[linux-pm] Fundamental flaw in system suspend, exposed by freezer removal

Sun Mar 2 08:22:44 PST 2008

On Sun, 2 Mar 2008, Rafael J. Wysocki wrote:

> If new children get registered when the parent is suspended, that's already
> wrong, because the children should have been suspended before.  Think of a case
> when the parent is a bus and the children are devices on it.  In that case, by
> suspending the parent before the children we can make the children
> unresponsive etc. (that would break the PCI PM rules, for one example).

Agreed.  That's why I've been saying all along that once the parent has
been moved to dpm_off, we should either block or fail child
registrations.  Drivers trying to register a child at such times are 
clearly buggy anyway.

What we are really trying to agree on is how the PM core should handle 
child registrations just before and while the parent is suspending.  
Drivers trying to register a child at such times need not be buggy at 
all; they may simply have lost a race.

I agree that the core needs to protect itself, but I also think that
drivers should need minimal changes -- preferably none.  If the core
becomes moderately more complicated as a tradeoff for keeping drivers a
little simpler, then IMO it's a win since there are lots and lots of
drivers but only one PM core.

> I think that the rule "the driver must not register new children after
> ->suspend() has run" is not a good one, because in fact we don't want
> ->suspend() to be called while new children are being registered.

But you do agree that "drivers must not register new children after 
->suspend() has run" is correct, right?  You just don't think it goes 
far enough.

>  IMO, we
> should make the rule that "device registration may fail if it's carried out
> concurrently with the parent's ->suspend() method".  At least, that will tell
> the drivers what to do or avoid.

In doing this you are putting a tremendous extra burden on drivers.  
You force _them_ to handle registration failure caused by an impending
suspend, something the driver has no way to know about beforehand!

In effect, you are trying to take the extra complication my patch adds
to the PM core and instead add that complication to _every_
hotpluggable driver.  This is not a good approach.

> I agree it's not a good idea to hold the locks throughout the entire cycle,
> but that can be overcome if we use an additional variable under
> dev_pm_info (see patch below).

The new patch is no better.  If a driver tries to create a new child
just before its suspend method is called, the registration will fail
with -EBUSY for no reason the driver is aware of.  So now the driver
has to detect the failure (which many drivers don't do!) and figure out
how to retry it later on.

> In fact, drivers _should_ check for device_add() failures and if they don't,
> it's a plain bug.

Of course they should check.  But they shouldn't have to deal with 
failures that need to be retried for no good reason.

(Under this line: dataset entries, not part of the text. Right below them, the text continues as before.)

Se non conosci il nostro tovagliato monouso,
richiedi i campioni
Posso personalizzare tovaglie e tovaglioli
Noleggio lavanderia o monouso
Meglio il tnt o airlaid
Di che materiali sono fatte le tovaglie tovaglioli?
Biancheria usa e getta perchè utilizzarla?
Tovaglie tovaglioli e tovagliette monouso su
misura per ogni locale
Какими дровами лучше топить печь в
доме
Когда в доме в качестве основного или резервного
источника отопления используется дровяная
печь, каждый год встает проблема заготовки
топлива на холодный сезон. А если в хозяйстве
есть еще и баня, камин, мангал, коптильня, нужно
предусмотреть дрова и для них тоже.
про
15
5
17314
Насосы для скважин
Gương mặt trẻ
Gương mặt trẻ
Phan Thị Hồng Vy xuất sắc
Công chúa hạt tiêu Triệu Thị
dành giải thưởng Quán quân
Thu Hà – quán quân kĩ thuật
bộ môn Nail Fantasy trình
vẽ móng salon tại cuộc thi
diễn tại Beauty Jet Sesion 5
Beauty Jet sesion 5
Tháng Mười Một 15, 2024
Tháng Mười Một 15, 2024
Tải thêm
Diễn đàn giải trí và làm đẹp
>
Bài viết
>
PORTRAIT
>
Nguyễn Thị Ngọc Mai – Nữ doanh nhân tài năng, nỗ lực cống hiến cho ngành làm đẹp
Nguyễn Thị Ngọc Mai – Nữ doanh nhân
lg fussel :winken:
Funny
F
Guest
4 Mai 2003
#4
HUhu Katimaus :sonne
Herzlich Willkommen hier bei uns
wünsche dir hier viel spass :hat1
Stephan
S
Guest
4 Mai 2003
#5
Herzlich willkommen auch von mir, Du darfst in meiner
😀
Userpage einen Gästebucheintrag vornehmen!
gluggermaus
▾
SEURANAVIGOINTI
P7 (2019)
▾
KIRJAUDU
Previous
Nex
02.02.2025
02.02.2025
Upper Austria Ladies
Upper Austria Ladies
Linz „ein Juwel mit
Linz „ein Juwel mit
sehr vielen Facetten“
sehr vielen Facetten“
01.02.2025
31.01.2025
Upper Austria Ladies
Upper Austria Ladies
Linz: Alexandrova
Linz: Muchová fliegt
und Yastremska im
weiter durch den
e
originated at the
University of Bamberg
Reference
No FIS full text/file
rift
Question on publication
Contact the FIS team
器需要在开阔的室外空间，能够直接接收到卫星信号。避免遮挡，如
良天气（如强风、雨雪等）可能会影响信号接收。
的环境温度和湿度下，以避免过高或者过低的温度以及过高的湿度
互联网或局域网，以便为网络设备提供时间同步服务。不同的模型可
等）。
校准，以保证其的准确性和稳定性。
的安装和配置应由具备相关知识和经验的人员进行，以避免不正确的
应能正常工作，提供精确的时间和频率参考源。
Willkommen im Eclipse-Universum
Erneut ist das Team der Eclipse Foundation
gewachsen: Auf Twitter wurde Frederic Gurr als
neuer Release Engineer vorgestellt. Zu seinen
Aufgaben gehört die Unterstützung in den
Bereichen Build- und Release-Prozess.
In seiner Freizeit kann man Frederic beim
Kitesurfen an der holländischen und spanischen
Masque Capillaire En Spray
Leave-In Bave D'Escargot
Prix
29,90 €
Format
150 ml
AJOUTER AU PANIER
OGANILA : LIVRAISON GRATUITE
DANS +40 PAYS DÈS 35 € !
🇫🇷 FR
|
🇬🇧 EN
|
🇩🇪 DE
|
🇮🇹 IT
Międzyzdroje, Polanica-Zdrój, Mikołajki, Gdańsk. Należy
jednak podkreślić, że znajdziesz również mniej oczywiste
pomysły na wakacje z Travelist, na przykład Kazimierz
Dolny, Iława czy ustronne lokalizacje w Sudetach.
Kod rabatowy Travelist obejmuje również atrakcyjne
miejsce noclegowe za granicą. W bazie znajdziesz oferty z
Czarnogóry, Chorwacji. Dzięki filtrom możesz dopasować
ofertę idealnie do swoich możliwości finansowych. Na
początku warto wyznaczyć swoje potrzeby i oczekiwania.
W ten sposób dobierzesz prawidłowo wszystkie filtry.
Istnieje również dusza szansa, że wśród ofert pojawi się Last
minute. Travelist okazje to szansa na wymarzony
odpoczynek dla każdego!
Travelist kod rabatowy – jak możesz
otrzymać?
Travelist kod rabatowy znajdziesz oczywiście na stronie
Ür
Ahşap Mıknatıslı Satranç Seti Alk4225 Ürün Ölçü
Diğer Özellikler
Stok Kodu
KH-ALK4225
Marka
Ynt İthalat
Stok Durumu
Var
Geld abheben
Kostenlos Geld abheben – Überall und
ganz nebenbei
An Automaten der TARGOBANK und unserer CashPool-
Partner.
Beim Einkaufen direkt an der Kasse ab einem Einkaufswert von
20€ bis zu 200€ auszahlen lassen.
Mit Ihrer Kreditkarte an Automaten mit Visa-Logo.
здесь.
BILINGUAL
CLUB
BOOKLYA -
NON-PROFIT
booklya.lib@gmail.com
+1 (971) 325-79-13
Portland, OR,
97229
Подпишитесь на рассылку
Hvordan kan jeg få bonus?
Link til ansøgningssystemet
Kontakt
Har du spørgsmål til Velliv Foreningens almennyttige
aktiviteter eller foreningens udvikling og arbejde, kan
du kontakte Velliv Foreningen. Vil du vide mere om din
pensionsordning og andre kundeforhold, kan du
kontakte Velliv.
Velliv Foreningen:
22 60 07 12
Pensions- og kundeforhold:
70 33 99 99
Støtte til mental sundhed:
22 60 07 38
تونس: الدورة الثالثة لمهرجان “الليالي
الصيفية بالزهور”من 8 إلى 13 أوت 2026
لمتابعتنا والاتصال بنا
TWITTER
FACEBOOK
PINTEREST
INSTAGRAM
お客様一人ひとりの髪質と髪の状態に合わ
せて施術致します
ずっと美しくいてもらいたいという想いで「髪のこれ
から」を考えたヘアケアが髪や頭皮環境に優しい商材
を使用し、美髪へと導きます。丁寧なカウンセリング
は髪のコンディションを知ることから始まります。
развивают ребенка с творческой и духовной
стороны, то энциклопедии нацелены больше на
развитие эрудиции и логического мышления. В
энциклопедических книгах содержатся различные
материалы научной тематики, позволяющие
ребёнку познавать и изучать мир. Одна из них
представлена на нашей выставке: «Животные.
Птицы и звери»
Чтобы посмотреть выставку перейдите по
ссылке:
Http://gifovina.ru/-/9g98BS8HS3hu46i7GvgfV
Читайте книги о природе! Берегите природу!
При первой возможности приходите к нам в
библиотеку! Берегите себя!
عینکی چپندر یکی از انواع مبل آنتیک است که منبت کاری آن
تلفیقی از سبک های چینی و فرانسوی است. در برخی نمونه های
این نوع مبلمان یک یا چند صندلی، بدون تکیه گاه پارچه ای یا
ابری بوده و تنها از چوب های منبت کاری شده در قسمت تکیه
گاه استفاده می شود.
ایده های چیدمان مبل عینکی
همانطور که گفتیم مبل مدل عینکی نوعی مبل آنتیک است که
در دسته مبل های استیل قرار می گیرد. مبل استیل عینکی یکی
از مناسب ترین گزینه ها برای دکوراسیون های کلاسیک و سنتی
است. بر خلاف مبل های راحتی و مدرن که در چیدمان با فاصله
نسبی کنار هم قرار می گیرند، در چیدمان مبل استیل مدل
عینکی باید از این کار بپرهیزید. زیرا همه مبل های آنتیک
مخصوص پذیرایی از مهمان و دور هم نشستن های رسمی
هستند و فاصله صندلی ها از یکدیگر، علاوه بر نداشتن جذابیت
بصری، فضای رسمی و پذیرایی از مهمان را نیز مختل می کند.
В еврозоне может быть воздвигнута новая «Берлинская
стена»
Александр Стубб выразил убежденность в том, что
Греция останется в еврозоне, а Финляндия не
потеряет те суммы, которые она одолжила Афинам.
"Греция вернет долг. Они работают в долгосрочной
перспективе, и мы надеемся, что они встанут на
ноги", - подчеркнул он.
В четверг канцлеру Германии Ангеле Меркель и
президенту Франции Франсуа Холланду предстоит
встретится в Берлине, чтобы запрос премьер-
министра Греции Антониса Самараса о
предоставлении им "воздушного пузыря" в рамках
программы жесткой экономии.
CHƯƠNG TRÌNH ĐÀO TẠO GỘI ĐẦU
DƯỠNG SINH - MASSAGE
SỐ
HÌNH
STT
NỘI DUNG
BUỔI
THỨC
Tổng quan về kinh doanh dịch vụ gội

In the long run, I still believe the best approach is to tell drivers
beforehand they should stop registering children.  That will make both
of us happy: The PM core can fail all later registration attempts with
no qualms, and drivers won't have to worry about unexpected failures.  

How many subsystems register new children at arbitrary times?  The
earlier we can fix them up, the better.

> Well, I think it's not correct to allow the parent to suspend with active (not
> suspended) children.

And I think it's a bad idea to make drivers responsible for recovering 
from these failures.  Especially since the effort writing that recovery 
code would be better spent in writing "prevent_new_children" and 
"allow_new_children" methods.

>  However, if we make the rule that device_add() may fail
> if it's run concurrently with the parent's ->suspend(), the changes of the
> drivers need not be substantial (they should check for the failures of
> device_add() anyway).

But this is different.  The failures you want to add are things which 
_should_ succeed -- in fact they would succeed if they were delayed 
until after the system wakes back up.

I admit these failures will be very rare, since they depend on a race
with a small window.  Here's a compromise: I'll agree to let these
registrations fail if you'll agree to add "prevent_new_children" and
"allow_new_children" methods along with the new pm_ops patch you and
Alex have prepared.  Then drivers and subsystems can implement the
methods later on, after which they won't have to worry about spurious
registration failures.

The prevent_new_children methods should be called in a separate initial
forward pass through the dpm_active list -- rather like the reverted
lock_all_devices() routine.  Similarly for the allow_new_children 
methods (a final backward pass like unlock_all_devices()).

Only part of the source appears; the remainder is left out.